On September 6, 2017, the European Court of Justice (“ECJ”) reversed a 2014 General Court decision upholding the European Commission’s €1.06 billion judgment against chip maker Intel. But the ECJ reversed the General Court, concluding that it failed to take into account some of the argument put forth by Intel. The ECJ effectively held that the General Court had taken an inappropriate shortcut and has ordered the General Court to reconsider Intel’s As-Efficient competitor (“AEC”) arguments. While the ECJ was concerned that all arguments were not addressed, none of the European institutions involved in this matter appear to be concerned about a process that is now about to leave its adolescence, going into its eighteenth year. One wonders about the efficacy of an antitrust process that requires eighteen years to adjudicate.

In 2000, the European Commission (the “Commission”), initiated an investigation into whether Intel abused a dominant position by: (1) granting rebates to computer manufacturers that were conditioned on the manufacturer’s each purchasing all or almost all of their microprocessors from Intel; and (2) making payments to computer manufacturers designed to delay, cancel, or restrict the marketing of certain products equipped with competitors’ microprocessors. The Commission concluded that Intel abused its dominant position and its rebate programs foreclosed competition. The Commission rejected Intel’s AEC arguments, concluding that an “as-efficient competitor” would have had to offer prices that would not have been viable and that, accordingly, the rebate scheme at issue was capable of having foreclosure effects on such a competitor. The General Court upheld the Commission’s decision, finding that the Commission established that the exclusivity rebates and payments were capable of restricting competition but held that it was not necessary to consider whether the Commission had properly carried out the AEC test.

In reversing, the ECJ noted that in cases where a company submits evidence that its conduct was not capable of restricting competition:

[T]he Commission is not only required to analyze, first, the extent of the undertaking’s dominant position on the relevant market and, secondly, the share of the market covered by the challenged practice, as well as the conditions and arrangements for granting the rebates in question, their duration and their amount; it is also [re]quired to assess the possible existence of a strategy aiming to exclude competitors that are at least as efficient as the dominant undertaking from the market.1

Accordingly, the ECJ referred the case back to the General Court to examine, in the light of the arguments put forward by Intel, whether the rebates at issue are capable of restricting competition.

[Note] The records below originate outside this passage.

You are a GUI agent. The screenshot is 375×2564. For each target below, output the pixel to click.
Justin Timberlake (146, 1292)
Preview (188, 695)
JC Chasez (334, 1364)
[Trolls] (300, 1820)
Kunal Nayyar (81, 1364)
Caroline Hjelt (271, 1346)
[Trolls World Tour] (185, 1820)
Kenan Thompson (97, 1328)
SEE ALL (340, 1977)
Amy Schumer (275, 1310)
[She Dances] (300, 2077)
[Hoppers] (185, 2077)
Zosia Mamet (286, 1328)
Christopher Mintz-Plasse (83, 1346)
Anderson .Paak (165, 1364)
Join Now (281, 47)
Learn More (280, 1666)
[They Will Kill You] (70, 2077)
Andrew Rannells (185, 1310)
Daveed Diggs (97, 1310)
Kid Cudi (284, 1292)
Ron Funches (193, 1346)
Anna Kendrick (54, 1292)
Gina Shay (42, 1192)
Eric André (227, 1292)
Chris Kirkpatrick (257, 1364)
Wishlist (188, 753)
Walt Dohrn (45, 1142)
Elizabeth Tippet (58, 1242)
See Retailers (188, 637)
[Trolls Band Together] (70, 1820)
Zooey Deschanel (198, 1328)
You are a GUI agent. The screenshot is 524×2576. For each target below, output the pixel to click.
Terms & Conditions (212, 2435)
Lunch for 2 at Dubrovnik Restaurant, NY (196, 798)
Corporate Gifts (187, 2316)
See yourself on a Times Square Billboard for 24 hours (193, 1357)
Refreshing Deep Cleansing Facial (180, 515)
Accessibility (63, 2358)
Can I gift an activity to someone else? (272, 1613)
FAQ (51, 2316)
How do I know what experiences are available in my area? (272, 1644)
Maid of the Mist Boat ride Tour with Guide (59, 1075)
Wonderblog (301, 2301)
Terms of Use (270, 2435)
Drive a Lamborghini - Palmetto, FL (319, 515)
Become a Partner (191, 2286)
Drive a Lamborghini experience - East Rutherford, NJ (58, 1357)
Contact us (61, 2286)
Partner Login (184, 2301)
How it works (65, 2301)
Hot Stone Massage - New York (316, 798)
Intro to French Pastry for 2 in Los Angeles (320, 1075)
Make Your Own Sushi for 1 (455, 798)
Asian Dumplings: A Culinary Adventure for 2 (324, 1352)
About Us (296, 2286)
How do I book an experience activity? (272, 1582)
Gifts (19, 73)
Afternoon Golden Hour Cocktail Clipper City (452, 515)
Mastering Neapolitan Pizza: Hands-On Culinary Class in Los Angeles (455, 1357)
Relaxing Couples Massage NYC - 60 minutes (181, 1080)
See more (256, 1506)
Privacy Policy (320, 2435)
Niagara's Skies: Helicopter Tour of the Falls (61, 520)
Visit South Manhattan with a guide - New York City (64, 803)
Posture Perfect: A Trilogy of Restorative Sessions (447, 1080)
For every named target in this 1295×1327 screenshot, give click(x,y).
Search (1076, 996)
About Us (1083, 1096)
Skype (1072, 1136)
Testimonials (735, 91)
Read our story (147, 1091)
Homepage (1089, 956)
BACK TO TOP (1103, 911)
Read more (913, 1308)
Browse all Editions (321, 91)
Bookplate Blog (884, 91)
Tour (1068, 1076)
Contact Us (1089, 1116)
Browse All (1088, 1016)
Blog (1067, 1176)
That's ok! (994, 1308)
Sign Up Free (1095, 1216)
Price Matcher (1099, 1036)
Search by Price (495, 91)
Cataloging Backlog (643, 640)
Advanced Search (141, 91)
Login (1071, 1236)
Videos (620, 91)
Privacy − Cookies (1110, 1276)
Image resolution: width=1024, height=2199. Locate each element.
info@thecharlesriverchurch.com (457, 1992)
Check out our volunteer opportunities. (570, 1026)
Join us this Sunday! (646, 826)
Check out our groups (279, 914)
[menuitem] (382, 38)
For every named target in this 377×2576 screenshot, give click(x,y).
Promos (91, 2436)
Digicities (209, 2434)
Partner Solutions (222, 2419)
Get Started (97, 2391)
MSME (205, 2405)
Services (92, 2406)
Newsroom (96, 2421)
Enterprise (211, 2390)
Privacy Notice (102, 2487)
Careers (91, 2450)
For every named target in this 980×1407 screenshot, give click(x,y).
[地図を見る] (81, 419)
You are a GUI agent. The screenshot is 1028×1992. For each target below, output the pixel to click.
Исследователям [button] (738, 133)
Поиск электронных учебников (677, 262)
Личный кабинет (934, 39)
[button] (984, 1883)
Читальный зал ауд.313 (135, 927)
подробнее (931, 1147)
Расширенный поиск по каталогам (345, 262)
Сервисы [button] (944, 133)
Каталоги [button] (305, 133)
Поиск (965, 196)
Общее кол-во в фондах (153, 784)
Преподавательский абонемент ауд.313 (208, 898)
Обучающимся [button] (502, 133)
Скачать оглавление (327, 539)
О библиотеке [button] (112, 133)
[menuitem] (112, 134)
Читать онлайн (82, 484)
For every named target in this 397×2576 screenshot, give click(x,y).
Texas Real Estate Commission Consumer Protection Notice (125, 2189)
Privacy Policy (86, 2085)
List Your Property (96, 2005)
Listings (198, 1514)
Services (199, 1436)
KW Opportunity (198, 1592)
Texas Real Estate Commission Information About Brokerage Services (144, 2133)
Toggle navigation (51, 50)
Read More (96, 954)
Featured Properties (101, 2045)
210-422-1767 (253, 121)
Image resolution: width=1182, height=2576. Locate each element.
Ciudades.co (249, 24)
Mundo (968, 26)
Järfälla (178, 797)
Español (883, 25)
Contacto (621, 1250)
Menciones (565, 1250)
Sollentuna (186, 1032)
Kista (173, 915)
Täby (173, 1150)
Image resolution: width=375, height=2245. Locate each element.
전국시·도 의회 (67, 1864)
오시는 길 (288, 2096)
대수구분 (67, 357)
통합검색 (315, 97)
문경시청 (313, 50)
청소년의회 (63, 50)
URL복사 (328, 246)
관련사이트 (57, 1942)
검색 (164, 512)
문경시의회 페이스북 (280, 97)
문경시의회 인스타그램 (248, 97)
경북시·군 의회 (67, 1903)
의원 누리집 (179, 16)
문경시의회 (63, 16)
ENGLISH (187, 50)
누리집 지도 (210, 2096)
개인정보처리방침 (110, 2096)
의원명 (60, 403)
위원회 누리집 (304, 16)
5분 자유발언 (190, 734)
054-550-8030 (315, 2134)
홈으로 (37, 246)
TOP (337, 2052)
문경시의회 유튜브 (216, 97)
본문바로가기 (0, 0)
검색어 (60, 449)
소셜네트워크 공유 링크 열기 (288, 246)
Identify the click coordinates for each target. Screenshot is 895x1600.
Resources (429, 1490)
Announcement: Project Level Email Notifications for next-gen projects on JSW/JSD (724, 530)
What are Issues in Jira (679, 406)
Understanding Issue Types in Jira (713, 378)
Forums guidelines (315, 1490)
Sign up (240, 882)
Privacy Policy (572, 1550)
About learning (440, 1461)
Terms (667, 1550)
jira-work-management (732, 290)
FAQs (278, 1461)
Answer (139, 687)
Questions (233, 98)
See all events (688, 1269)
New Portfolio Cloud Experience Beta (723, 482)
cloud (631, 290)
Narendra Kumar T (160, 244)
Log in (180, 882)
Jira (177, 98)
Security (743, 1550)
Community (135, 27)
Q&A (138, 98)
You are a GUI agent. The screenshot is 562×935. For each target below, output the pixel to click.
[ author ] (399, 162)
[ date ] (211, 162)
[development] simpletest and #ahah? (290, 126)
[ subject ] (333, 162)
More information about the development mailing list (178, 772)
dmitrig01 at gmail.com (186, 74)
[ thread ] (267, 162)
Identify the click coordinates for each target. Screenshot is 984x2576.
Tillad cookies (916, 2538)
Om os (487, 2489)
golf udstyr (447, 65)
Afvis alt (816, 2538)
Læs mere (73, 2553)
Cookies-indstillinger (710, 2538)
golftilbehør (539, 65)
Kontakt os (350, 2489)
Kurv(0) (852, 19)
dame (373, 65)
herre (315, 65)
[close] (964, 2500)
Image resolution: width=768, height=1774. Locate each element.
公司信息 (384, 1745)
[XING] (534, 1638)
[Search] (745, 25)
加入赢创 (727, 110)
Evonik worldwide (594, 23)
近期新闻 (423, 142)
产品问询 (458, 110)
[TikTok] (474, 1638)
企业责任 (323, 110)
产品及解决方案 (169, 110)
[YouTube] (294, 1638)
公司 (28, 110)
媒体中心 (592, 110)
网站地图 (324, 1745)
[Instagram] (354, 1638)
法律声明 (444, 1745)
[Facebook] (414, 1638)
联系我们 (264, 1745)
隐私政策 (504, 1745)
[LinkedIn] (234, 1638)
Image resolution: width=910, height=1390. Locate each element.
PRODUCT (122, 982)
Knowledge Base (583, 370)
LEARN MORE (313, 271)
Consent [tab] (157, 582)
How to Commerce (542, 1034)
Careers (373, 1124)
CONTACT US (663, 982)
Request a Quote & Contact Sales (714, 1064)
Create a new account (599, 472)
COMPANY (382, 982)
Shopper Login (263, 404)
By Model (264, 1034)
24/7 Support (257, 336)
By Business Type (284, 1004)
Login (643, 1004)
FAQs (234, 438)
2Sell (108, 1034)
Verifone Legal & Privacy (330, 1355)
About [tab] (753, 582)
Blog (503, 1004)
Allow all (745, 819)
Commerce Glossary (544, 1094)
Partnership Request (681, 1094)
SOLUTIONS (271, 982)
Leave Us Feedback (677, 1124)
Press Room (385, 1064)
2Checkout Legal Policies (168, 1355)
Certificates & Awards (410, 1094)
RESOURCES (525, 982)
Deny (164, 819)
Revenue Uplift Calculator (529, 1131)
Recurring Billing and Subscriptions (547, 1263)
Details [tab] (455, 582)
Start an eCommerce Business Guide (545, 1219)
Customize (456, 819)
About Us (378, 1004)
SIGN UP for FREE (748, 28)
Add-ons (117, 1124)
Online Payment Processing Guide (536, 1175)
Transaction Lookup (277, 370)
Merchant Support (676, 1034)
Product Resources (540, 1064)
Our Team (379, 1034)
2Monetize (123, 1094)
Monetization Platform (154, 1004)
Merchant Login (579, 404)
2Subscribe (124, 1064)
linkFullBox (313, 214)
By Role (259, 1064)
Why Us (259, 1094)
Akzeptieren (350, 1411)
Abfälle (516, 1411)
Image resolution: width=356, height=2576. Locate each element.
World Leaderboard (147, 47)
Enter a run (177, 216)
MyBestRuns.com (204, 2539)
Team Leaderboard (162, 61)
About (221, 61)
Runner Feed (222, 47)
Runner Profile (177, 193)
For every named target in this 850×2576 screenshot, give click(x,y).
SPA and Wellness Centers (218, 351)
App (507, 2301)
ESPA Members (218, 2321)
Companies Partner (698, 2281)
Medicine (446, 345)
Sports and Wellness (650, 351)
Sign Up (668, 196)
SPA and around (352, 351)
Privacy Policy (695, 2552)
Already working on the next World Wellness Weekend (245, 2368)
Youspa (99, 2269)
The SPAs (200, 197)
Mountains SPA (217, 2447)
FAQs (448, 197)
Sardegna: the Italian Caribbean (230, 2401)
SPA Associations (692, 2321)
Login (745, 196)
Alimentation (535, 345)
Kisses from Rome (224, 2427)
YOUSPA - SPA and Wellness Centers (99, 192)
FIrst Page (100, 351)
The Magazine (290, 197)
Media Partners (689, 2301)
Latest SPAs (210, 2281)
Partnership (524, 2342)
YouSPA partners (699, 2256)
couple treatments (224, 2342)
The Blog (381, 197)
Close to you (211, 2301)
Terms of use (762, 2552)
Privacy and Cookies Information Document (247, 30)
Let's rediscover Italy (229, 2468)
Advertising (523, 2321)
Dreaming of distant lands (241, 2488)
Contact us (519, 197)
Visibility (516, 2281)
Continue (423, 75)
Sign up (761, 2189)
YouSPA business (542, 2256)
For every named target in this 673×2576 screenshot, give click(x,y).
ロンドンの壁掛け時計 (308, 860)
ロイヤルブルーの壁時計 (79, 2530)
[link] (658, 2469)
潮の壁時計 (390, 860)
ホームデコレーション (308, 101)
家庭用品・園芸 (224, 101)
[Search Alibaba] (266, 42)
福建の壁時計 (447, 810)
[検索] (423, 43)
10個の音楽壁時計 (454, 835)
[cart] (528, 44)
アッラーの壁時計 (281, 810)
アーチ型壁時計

This case marks a rare reversal of a Commission decision. Between 2012 and 2016, the ECJ totally or partially set aside a case on appeal and referred it back to the General Court only forty-five times of 770 appeals.2 Similarly, the ECJ set aside General Court decisions on appeal (with either referral or no referral) only 15% of the time on average in that same timespan.3

The decision also marks a setback to European antitrust authorities, which have been aggressively pursuing technology companies for competition-related conduct in recent years. The Commission imposed a record €2.4 billion fine against Google in 2014 for allegedly giving its online shopping service preference over its rivals, demanded that Apple repay roughly $14.5 billion in back taxes in Ireland, and is currently investigating chip maker Qualcomm for possible abuse of a dominant market position. With this decision, the ECJ has sent a signal that competition-related decisions will need to be well-supported by the European court system, which may now need to consider allocating its resources more judiciously. The decision also gives encouragement to companies that their conduct will be thoroughly reviewed if they come under investigation.